◆ **ASSIGNMENT**: Copy nothing from the entries below except the lines from the one containing "AutomatykaB2B.pl" through the one containing "Scolastico direzione e coordinamento - PN", and copy those exactly.

Saved data entries
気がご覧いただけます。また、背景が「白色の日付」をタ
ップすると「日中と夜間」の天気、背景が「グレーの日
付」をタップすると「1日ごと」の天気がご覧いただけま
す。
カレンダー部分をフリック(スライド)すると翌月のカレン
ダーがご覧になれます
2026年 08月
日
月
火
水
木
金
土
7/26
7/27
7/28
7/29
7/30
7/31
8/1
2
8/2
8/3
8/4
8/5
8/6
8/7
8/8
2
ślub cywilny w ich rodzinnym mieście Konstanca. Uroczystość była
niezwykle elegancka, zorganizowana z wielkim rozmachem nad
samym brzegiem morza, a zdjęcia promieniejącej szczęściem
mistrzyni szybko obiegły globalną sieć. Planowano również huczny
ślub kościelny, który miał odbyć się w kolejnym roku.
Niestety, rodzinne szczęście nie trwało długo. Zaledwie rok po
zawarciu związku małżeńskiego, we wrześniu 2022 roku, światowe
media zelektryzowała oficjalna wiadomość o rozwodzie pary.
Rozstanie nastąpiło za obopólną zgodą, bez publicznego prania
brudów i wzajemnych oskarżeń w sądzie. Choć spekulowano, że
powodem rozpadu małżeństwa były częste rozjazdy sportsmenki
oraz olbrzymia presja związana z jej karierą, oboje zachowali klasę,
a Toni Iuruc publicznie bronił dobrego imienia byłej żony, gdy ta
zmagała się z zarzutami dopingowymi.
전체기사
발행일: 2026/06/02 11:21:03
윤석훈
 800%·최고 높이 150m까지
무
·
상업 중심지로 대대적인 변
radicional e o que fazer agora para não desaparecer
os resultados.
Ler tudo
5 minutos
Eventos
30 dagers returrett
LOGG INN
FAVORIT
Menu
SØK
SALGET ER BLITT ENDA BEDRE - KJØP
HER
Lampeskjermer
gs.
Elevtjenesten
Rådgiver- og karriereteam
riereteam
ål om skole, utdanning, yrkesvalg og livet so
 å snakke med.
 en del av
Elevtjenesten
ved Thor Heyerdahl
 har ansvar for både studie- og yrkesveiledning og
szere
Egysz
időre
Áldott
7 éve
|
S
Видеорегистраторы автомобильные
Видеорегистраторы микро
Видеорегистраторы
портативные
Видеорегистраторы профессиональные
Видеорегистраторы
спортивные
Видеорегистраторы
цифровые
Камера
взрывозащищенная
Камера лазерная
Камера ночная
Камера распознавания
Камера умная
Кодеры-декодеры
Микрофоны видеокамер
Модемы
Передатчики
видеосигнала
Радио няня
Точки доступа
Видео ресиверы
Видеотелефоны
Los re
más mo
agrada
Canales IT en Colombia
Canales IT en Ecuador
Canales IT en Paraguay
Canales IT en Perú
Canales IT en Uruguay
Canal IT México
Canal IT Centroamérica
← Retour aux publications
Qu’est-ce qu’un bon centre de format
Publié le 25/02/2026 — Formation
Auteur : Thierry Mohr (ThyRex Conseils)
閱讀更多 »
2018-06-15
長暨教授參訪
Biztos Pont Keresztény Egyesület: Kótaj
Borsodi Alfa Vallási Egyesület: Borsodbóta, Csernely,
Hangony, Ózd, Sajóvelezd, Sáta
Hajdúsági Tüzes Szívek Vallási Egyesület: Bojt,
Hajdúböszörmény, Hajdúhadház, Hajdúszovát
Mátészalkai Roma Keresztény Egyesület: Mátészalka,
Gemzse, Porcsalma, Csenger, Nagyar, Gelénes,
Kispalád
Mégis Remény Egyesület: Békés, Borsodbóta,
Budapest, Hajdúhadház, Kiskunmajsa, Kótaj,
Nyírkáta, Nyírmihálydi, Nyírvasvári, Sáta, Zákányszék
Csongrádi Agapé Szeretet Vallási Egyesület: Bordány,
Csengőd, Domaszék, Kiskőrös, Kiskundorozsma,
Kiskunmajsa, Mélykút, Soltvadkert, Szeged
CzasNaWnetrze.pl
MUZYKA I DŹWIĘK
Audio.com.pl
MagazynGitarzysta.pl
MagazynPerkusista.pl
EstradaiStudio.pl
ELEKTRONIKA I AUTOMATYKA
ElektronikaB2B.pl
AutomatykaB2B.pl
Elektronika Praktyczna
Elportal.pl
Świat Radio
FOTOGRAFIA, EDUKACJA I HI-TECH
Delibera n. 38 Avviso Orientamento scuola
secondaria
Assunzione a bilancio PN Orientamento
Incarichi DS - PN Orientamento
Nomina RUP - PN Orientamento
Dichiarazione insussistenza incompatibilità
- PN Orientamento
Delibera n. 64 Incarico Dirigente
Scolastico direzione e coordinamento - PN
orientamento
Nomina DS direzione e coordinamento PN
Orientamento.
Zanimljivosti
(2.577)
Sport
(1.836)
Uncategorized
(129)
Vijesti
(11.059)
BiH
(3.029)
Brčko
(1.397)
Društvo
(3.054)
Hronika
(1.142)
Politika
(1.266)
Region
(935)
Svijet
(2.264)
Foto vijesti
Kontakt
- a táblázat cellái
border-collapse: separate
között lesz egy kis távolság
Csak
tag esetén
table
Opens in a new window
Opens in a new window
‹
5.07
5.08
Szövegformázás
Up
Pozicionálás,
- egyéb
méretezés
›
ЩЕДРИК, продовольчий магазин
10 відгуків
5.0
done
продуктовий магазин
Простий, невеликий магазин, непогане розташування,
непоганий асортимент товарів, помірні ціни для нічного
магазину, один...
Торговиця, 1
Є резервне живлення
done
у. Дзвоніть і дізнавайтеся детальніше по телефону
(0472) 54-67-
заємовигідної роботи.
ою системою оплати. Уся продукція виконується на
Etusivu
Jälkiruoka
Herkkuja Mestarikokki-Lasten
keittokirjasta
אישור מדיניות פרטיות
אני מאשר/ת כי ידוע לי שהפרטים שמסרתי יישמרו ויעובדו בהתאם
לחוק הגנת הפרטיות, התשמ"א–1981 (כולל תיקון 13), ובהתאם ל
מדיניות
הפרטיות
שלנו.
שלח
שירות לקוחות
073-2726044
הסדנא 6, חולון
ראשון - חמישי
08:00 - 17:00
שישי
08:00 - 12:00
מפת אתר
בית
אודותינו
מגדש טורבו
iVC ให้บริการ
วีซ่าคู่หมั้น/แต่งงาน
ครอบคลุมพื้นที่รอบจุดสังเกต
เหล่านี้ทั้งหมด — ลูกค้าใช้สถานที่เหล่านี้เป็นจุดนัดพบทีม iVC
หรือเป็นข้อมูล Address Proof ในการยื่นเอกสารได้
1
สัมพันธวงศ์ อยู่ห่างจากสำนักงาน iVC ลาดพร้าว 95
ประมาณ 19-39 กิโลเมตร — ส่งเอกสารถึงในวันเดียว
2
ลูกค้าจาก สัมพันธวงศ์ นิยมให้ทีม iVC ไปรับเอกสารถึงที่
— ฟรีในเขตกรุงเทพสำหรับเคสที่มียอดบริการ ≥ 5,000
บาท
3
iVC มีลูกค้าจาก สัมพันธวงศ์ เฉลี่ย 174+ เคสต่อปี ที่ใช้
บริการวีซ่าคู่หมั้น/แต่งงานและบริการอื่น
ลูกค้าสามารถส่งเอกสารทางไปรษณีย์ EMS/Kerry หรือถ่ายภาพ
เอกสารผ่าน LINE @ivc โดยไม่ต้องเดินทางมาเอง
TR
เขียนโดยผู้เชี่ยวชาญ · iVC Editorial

◆ **RESPONSE AREA**:
AutomatykaB2B.pl
Elektronika Praktyczna
Elportal.pl
Świat Radio
FOTOGRAFIA, EDUKACJA I HI-TECH
Delibera n. 38 Avviso Orientamento scuola
secondaria
Assunzione a bilancio PN Orientamento
Incarichi DS - PN Orientamento
Nomina RUP - PN Orientamento
Dichiarazione insussistenza incompatibilità
- PN Orientamento
Delibera n. 64 Incarico Dirigente
Scolastico direzione e coordinamento - PN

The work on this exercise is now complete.